━━━ Records shown ━━━

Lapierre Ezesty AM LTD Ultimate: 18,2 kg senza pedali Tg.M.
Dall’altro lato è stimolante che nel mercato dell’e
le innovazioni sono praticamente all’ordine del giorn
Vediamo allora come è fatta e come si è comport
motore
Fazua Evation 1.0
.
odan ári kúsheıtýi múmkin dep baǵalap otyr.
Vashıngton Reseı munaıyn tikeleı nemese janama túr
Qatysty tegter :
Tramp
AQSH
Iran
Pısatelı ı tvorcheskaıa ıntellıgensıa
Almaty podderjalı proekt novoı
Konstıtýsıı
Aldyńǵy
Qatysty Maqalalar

━━━
━━━ Records shown ━━━

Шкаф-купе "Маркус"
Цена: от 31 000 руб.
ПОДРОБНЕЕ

━━━

* _Problem statement_
Starting at the line that has "Pısatelı ı tvorcheskaıa ıntellıgensıa" in the records above, restate word for word every line until the one that has "Qatysty Maqalalar", and include that one as well.

* _Task result_
Pısatelı ı tvorcheskaıa ıntellıgensıa
Almaty podderjalı proekt novoı
Konstıtýsıı
Aldyńǵy
Qatysty Maqalalar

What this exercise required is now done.